第二に、コピーの増殖です。新しい面を足すときに、既存の手順をコピーして持たせてしまう。コピーした瞬間は同じでも、以後は別々に育ちます。新しい面でも、コピーではなく正本を参照させるのが鉄則です。
第三に、面固有の例外です。「CLI のときだけこの一手間を足したい」という要求は必ず出ます。これを手順本体に書き込むと、正本が特定の面に依存して濁ります。私は例外を本体に混ぜず、面ごとの薄い設定として外側に出し、正本は面に依存しない形を保っています。
変更時に機械で検証する
手順をファイルにしておく最大の利点は、変更を機械で検証できることです。私は正本を変えたときに、形式の正しさと、各面が問題なく読めるかを自動で確かめています。
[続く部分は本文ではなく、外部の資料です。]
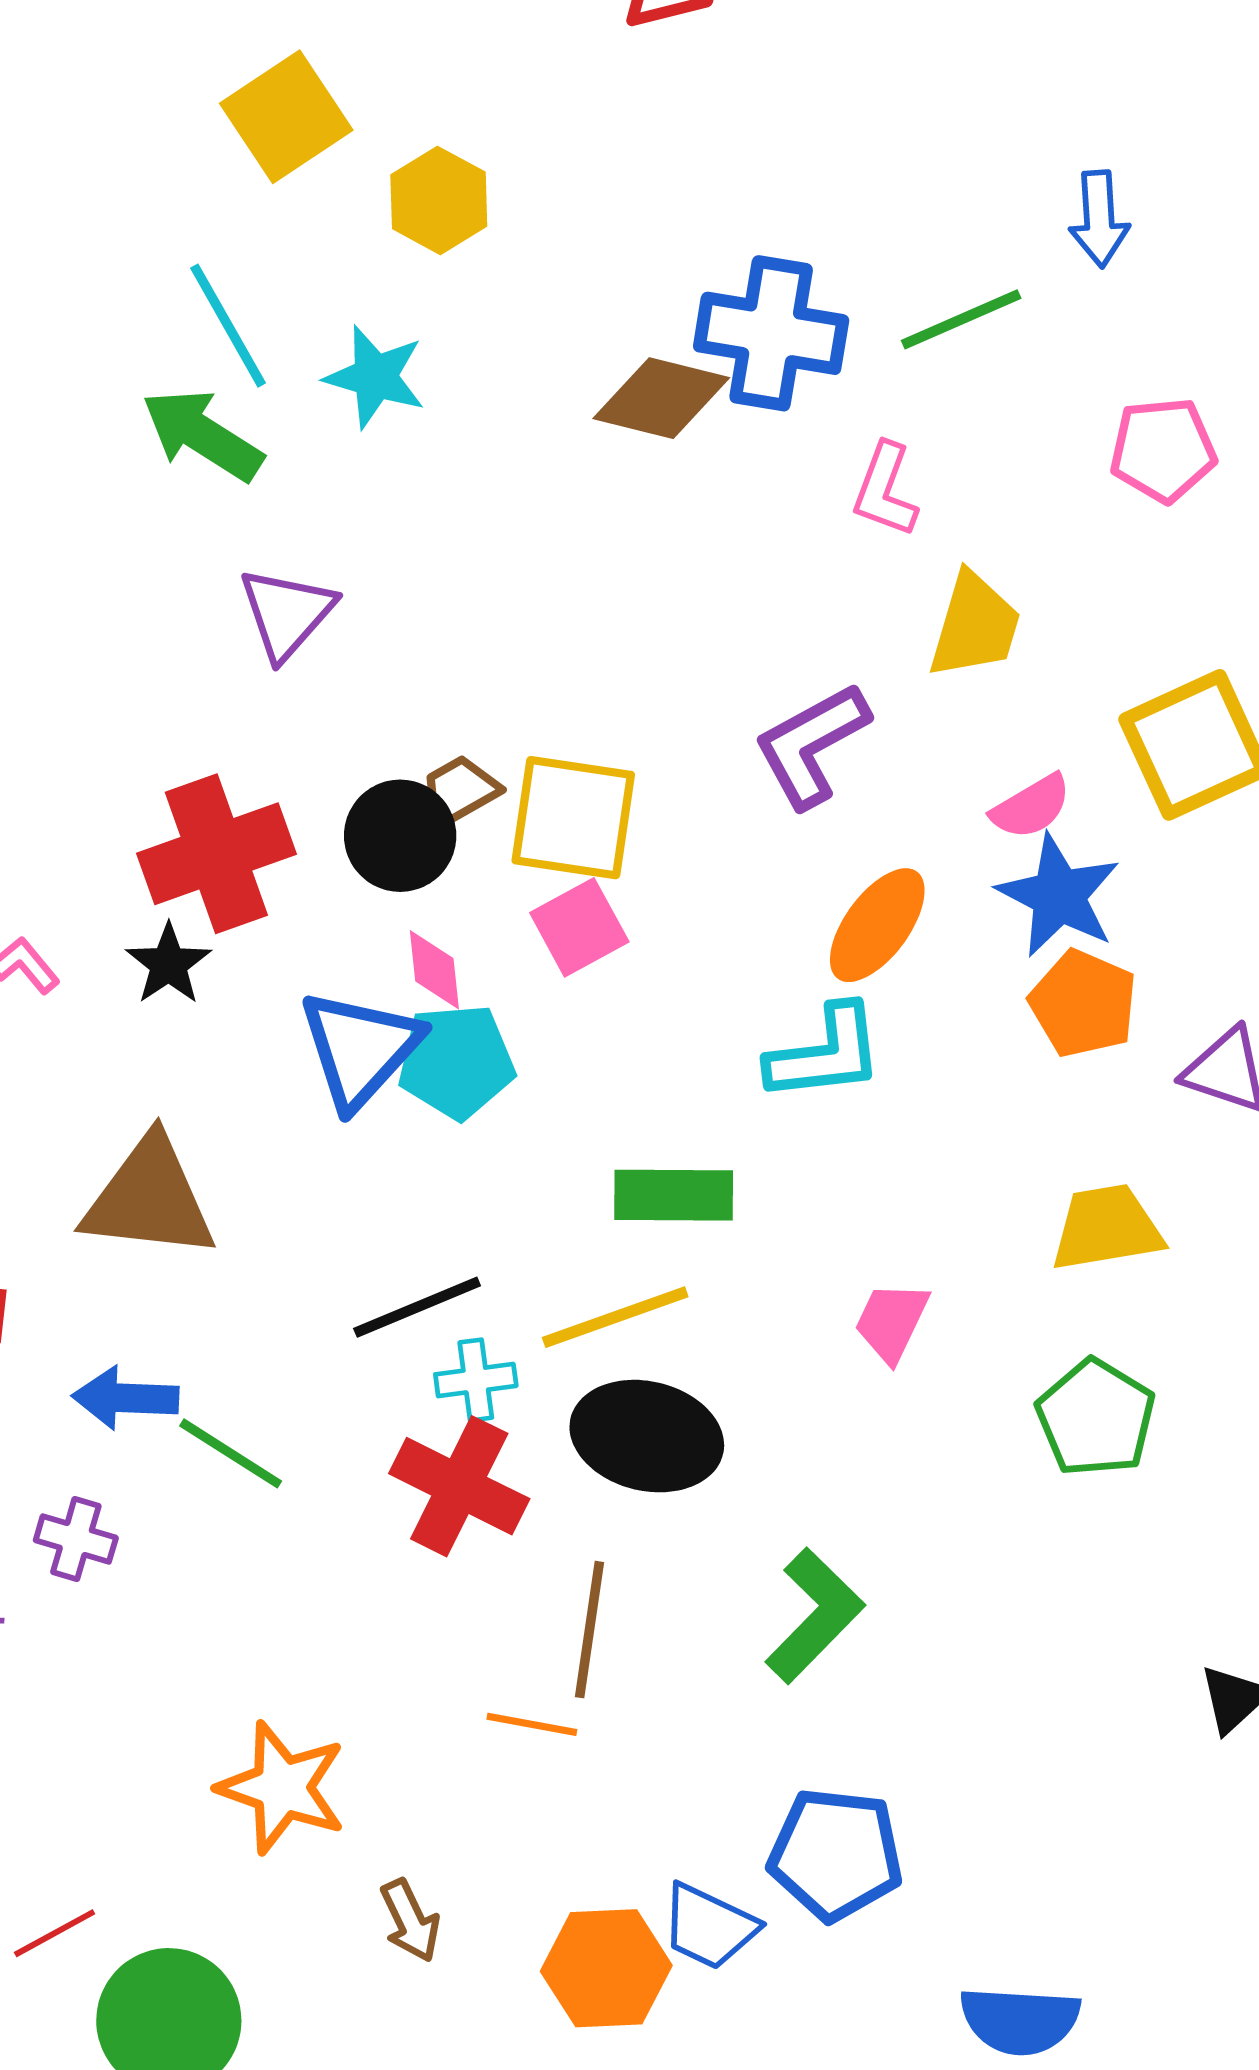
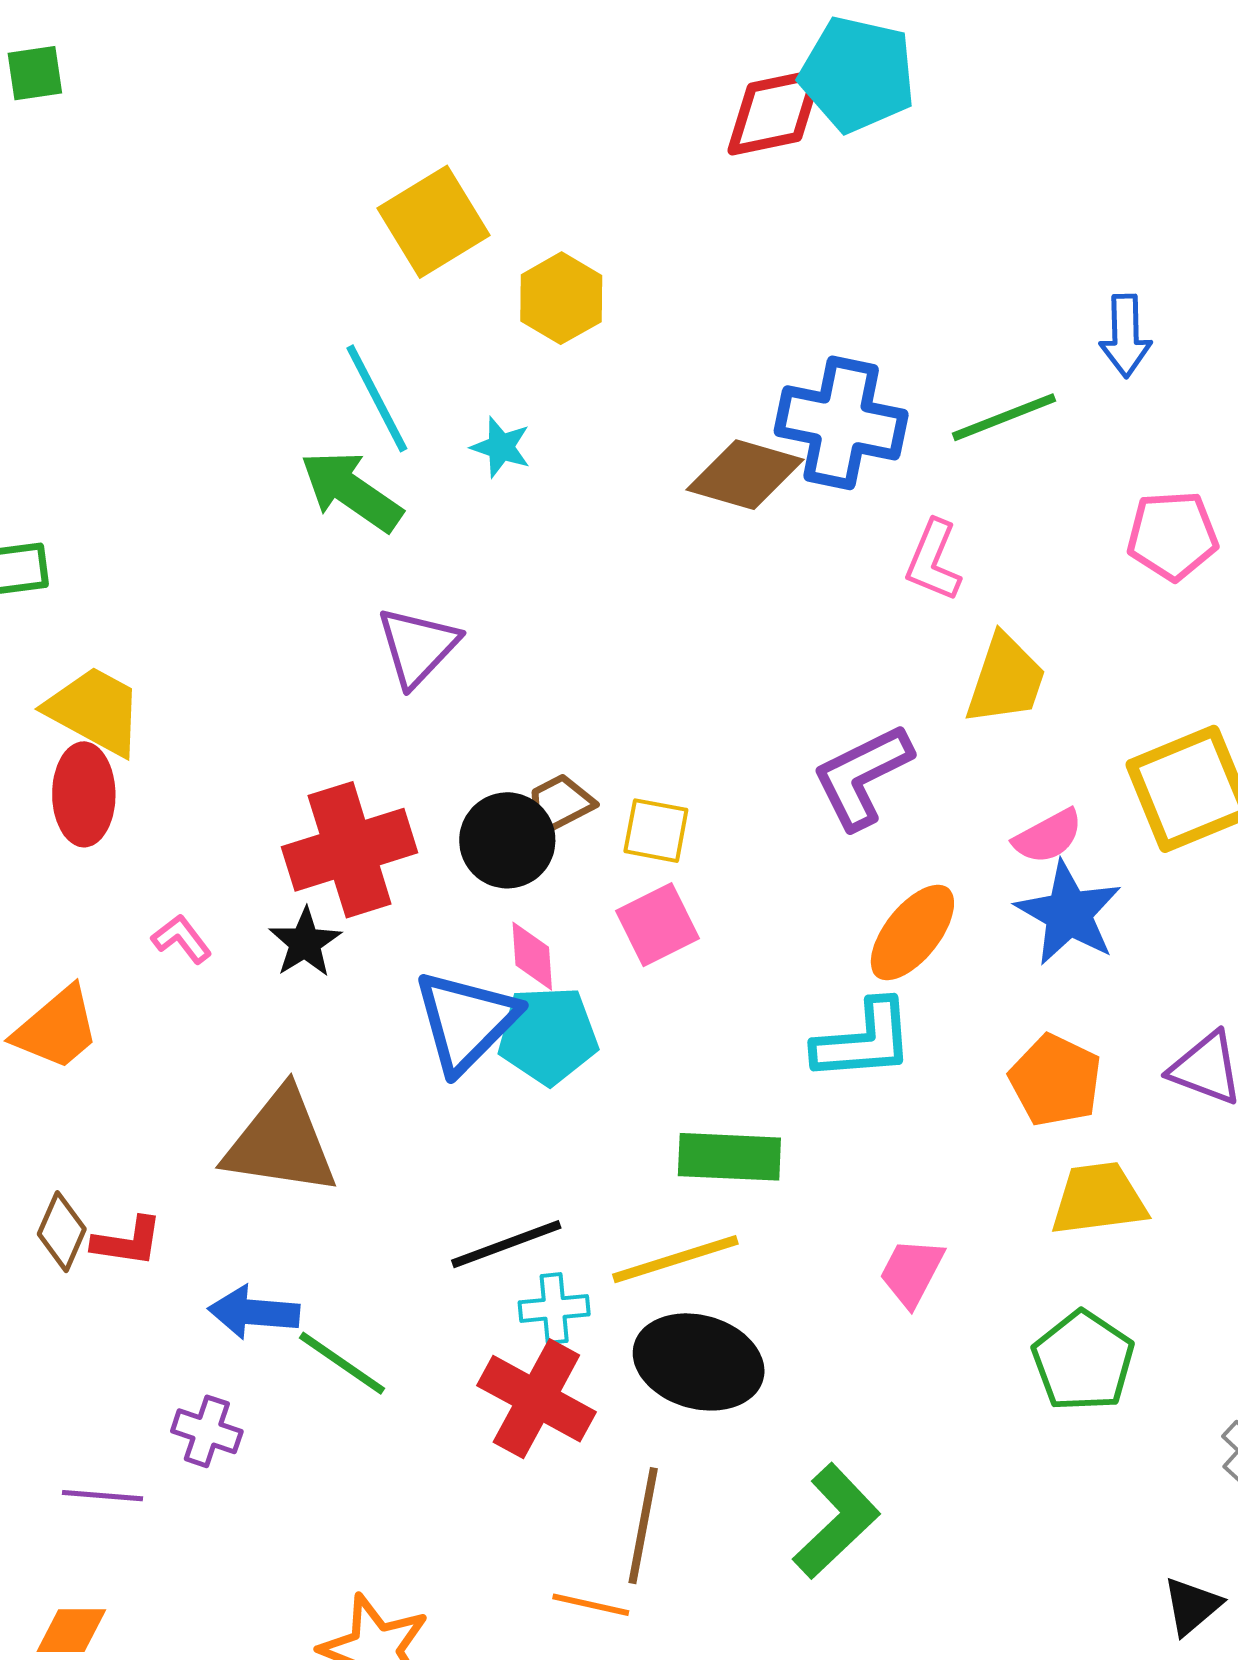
cyan star: (375, 377) -> (501, 447), size x0.7
yellow square: (573, 818) -> (656, 831), size x0.6
orange pentagon: (1083, 1004) -> (1055, 1080), moved

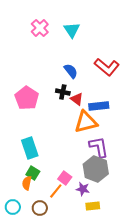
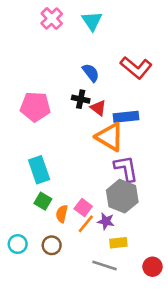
pink pentagon: (27, 98) -> (35, 107), turned -30
orange triangle: (86, 122) -> (110, 137), turned 45
orange semicircle: (27, 183) -> (62, 214), moved
orange line: (56, 191) -> (86, 224), moved

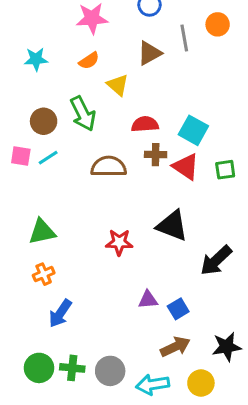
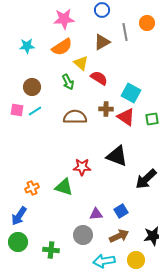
orange semicircle: (89, 61) -> (62, 47), size x1.5
green arrow: (83, 114) -> (68, 82), moved, size x0.7
red semicircle: (145, 124) -> (99, 78), moved, turned 36
green triangle: (42, 232) -> (64, 187), moved, turned 30
purple triangle: (148, 300) -> (96, 214), moved
blue arrow: (60, 313) -> (19, 216), moved
green circle: (39, 368) -> (18, 242), moved
gray circle: (110, 371) -> (83, 235), moved

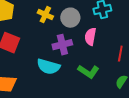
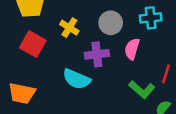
yellow cross: (45, 15) -> (69, 28), moved
green L-shape: (88, 72) -> (142, 90), moved

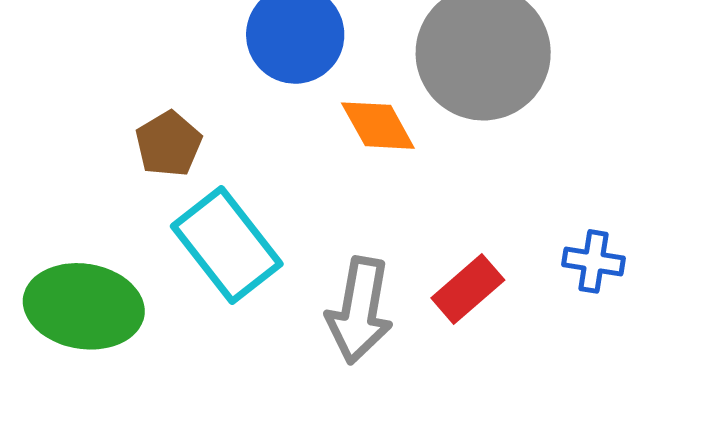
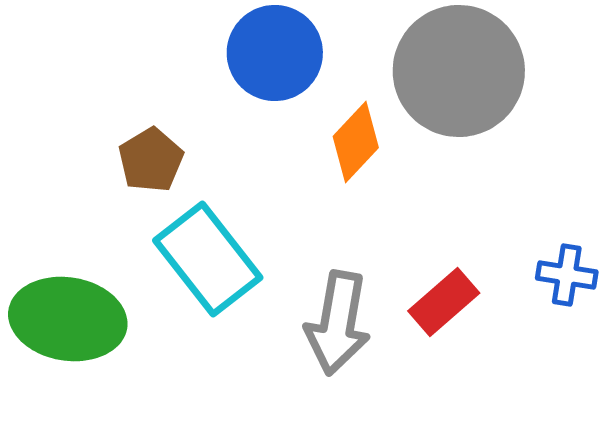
orange diamond: (378, 126) -> (356, 142), turned 72

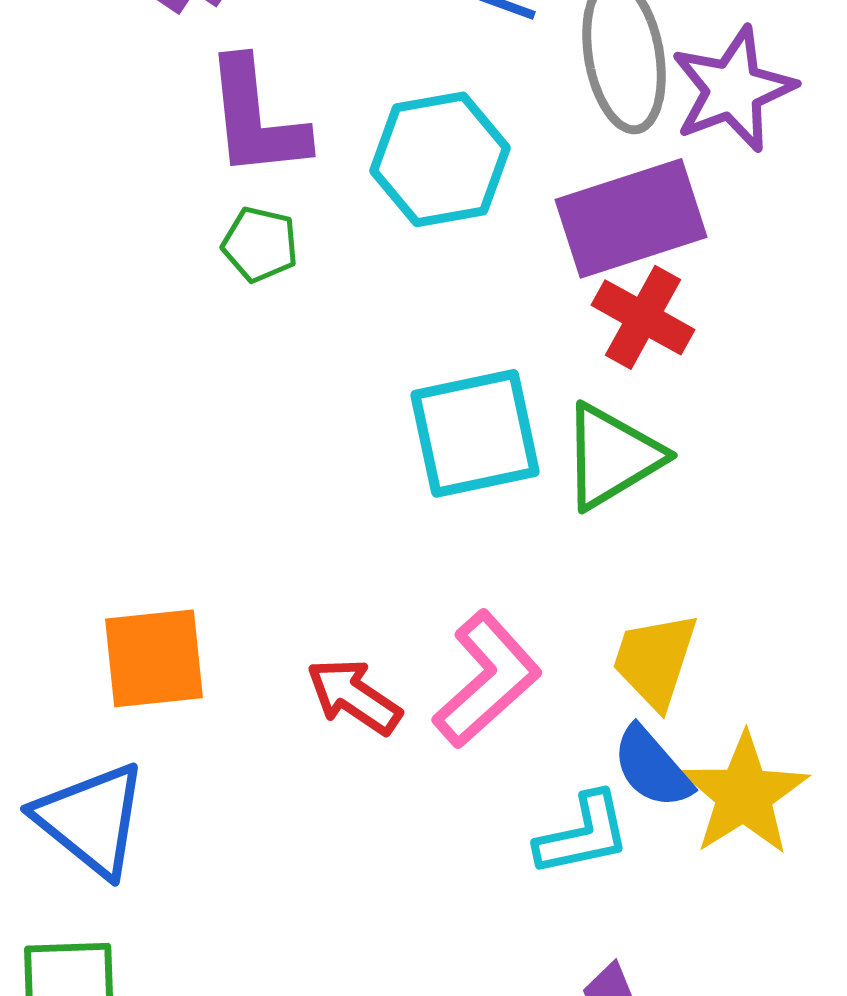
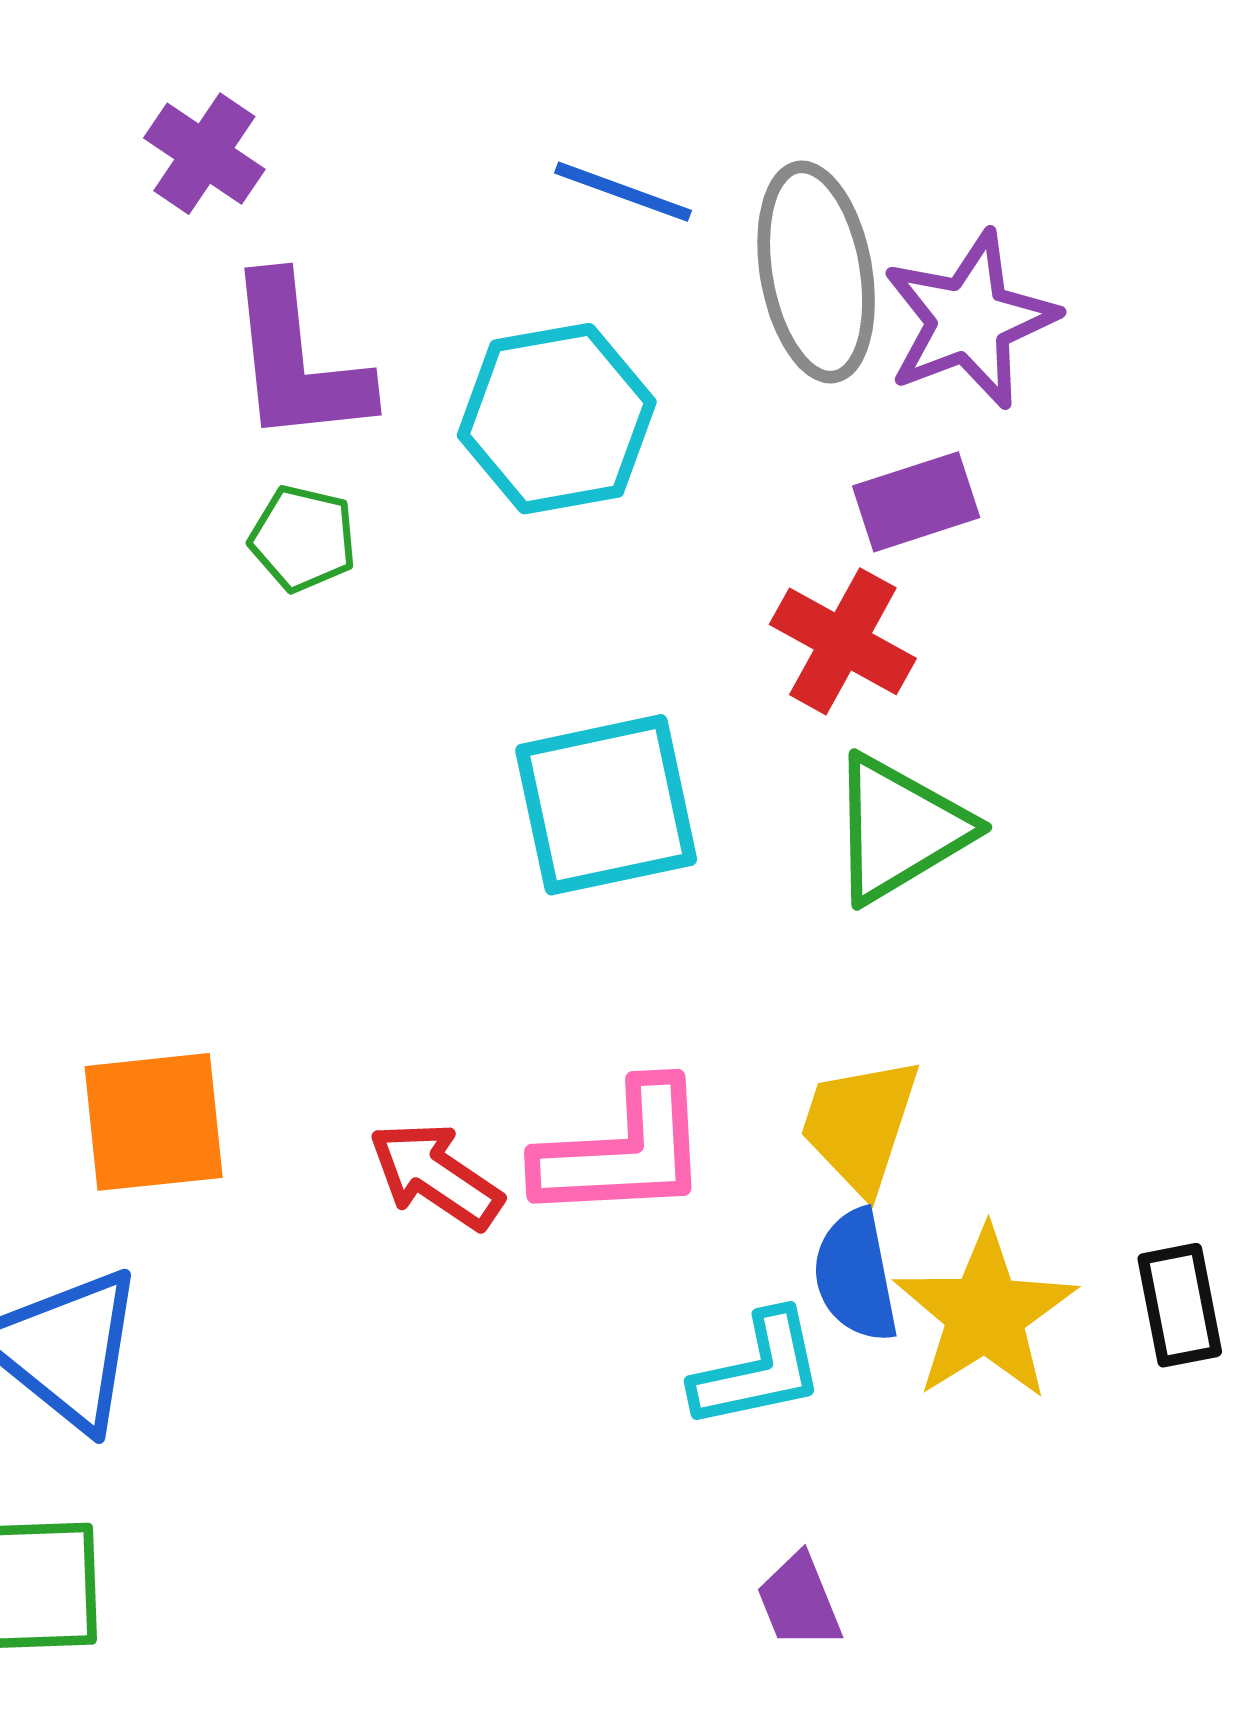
purple rectangle: (631, 218) -> (916, 502), moved, size x0.6
green triangle: (612, 456) -> (899, 829), moved
pink L-shape: (487, 679) -> (623, 1152), turned 39
blue semicircle: (652, 767) -> (856, 1276), turned 30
# validate-pipeline.sh — 正本の変更を本番へ流す前に検証
set -euo pipefail
python3 -c "import yaml,sys; yaml.safe_load(open('pipeline.yaml'))" || { echo "❌ YAML 構文エラー"; exit 1; }
agy pipeline lint pipeline.yaml # 未定義の step や prompt_ref の欠落を検出
agy pipeline dry-run pipeline.yaml --surface cli --surface sdk
echo "✅ 正本 v$(grep '^version:' pipeline.yaml | awk '{print $2}') 検証 OK"
--surface cli --surface sdk のように、複数の面で同じ手順が読めるかをまとめて確かめているのが要点です。ここで片方の面だけ失敗すれば、本番に出る前に食い違いを捕まえられます。検証を変更の手前に置くだけで、冒頭のような「面ごとに違う正しさ」が走り出すのを防げます。
どの面から寄せるか、順番を決める
すべての面を一度に正本へ寄せようとすると、移行そのものが大きな作業になり、かえって途中で頓挫します。私は次の順番で、少しずつ寄せることをお勧めします。
- いちばん頻繁に走る面から正本参照へ切り替える。効果がすぐ実感でき、最初の検証も兼ねられます
- 次に、止まると収益に直結する面を寄せる。私の場合は AdMob や App Store の配信に関わる手順がここに当たります
- 最後に、たまにしか使わない面を寄せる。ここは後回しでも被害が小さい落とし穴だからです
この順番には理由があります。頻度の高い面ほど、ずれたときの影響が早く広く出ます。先に押さえておけば、移行の途中で事故が起きても本番への被害を小さく抑えられます。逆に、たまにしか使わない面から手を付けると、労力の割に得られる安心が薄く、移行が続きません。
注意点として、寄せる途中は「正本参照の面」と「旧来の直書きの面」が混在します。この混在期間こそ食い違いが起きやすいので、私はどの面が移行済みかを一覧で管理し、未移行の面では重要な変更を避ける運用にしています。移行のさなかに大きく手順を変えると、旧来の面に反映が回避され、静かなずれを生むからです。少しずつ寄せるほど安全だと、私は実体験から考えています。
個人開発でここまでやる意味
正直なところ、手順が2つや3つの面に散っていても、しばらくは動きます。私自身、4サイトの自動投稿を始めた頃は各面に手順を直書きしていました。けれど面が増え、手順を変える頻度が上がると、直し忘れによる小さな食い違いが毎週のように出るようになりました。
1つのファイルに寄せてからは、修正の反映漏れがほぼ消えました。直す場所が1か所だからです。個人開発は人手が自分1人しかいないからこそ、「全部の場所を漏れなく直す」前提に頼らない設計が効きます。私は、手間を増やす設計ではなく、思い出さなくて済む設計を選ぶようにしています。
次の一歩
まず、いま動いている自動運用の手順が何か所に書かれているかを数えてみてください。2か所以上あれば、それは将来ずれる候補です。次に、その手順を1つのファイルに書き出し、いちばん使う面だけをそのファイル参照に切り替えてみてください。1か所を直せば全部に効く、という手触りが分かれば、残りの面も自然に寄せていけます。